Former foster youth strives

Denise Barajas

On a campus filled with so many successful students and faculty members it can become easy to start comparing oneself to others and feeling as though you are not “good enough.”

Questions like, “They’re graduating, why aren’t I?” “Why do I not have my life as well put together as them?” “Why can’t I be more like him/her?” can often plague some students to the point of depression.

However, it is when students become engrossed in all the things that they should or could be doing to keep up with their colleagues that they miss out on the bigger picture.

Thoughts like these can make it is easy to assume that the people we perceive as successful have it easy and often undermine how much the individual has overcome.

Take for example fifth-year criminology and sociology major Lonniel Myles. If you were to pay a visit to Myles at his work office, on the surface you would encounter a soft-spoken man in dress clothes who seems to be pretty well put together.

He is a DEGREES project coach, so his position as someone who helps transfer students make their progress to degree by advising them and making sure they are on track, would most likely reinforce that initial assumption. And if it did not, the fact that he also volunteers for the new Martin Luther King Jr. center on campus as a mentor because his mantra has always been to “give back,” just might.

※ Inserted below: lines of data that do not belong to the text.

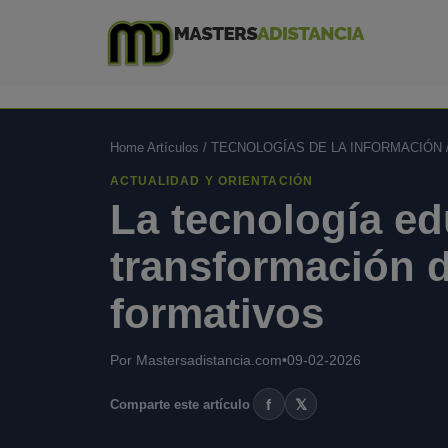
Home Artículos
/
TECNOLOGÍAS DE LA INFORMACIÓN
ACTUALIDAD Y ORIENTACIÓN
La tecnología ed
transformación d
formativos
Por Mastersadistancia.com
•
09-02-2026
f
𝕏
Comparte este artículo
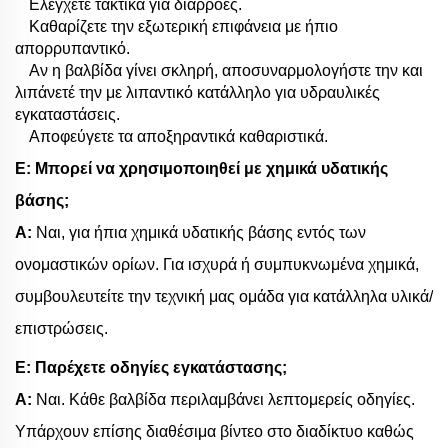
Ελέγχετε τακτικά για διαρροές.
Καθαρίζετε την εξωτερική επιφάνεια με ήπιο
απορρυπαντικό.
Αν η βαλβίδα γίνει σκληρή, αποσυναρμολογήστε την και
λιπάνετέ την με λιπαντικό κατάλληλο για υδραυλικές
εγκαταστάσεις.
Αποφεύγετε τα αποξηραντικά καθαριστικά.
Ε: Μπορεί να χρησιμοποιηθεί με χημικά υδατικής
βάσης;
Α:
Ναι, για ήπια χημικά υδατικής βάσης εντός των
ονομαστικών ορίων. Για ισχυρά ή συμπυκνωμένα χημικά,
συμβουλευτείτε την τεχνική μας ομάδα για κατάλληλα υλικά/
επιστρώσεις.
Ε: Παρέχετε οδηγίες εγκατάστασης;
Α:
Ναι. Κάθε βαλβίδα περιλαμβάνει λεπτομερείς οδηγίες.
Υπάρχουν επίσης διαθέσιμα βίντεο στο διαδίκτυο καθώς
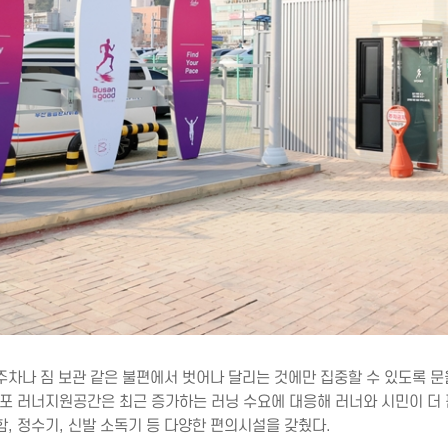
주차나 짐 보관 같은 불편에서 벗어나 달리는 것에만 집중할 수 있도록 문
대포 러너지원공간은 최근 증가하는 러닝 수요에 대응해 러너와 시민이 더
함, 정수기, 신발 소독기 등 다양한 편의시설을 갖췄다.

To the random individual who encounters him, Myles is just a hardworking and giving person. However, it is not until you have a conversation with him about his life that you realize his work ethic is driven by a much bigger purpose.

“I try to reach out to the African-American population because that is a big population on campus that has low graduation rates and because their is a lot of former foster youth in that group that I have learned about while working with them,” Myles said. “It’s rewarding being able to share my story with them and for them to be able to see that they can make it too and that there is a way.”

Myles is a former foster youth. From the time he was five and his younger brother was three, they went in and out of the foster system until they both aged out. Unlike Myles, his parents set course for a different path that did not include academia. His motivation to come to college and to help others is driven by his desire to be different than his absent parents.

“My biological parents were far from great. Drugs and alcohol became their life and it ruined them because they were unable to build their life together or with their kids,” Myles said. “So for me, they are my motivation. I work hard at what I do because I just never want to end up like that.”

When discussing the foster care system Myles said, “I have seen both sides, the good and bad but ultimately when you start young and you’re bouncing back and forth between homes, you can’t help but develop this mindset that you are not going to make it, that you are not worth much and that there’s no one really in your corner.”

Now, despite experiencing so much as a child, Myles is well on his way toward graduating and is a prime example of Sacramento State’s motto, “redefining the possible by doing the unexpected.”

“I have had a lot of help along the way,” he said. “There has definitely been a lot of counselors and educators that have helped me.”

It goes without saying that no matter how put together a person may come across, every individual comes with a story and a long list of barriers they may have had to overcome to get to where they are. Sometimes, it can become easy to compare oneself to another individual and feel inferior, but that person you define as successful has most likely gone through so much you are not aware of.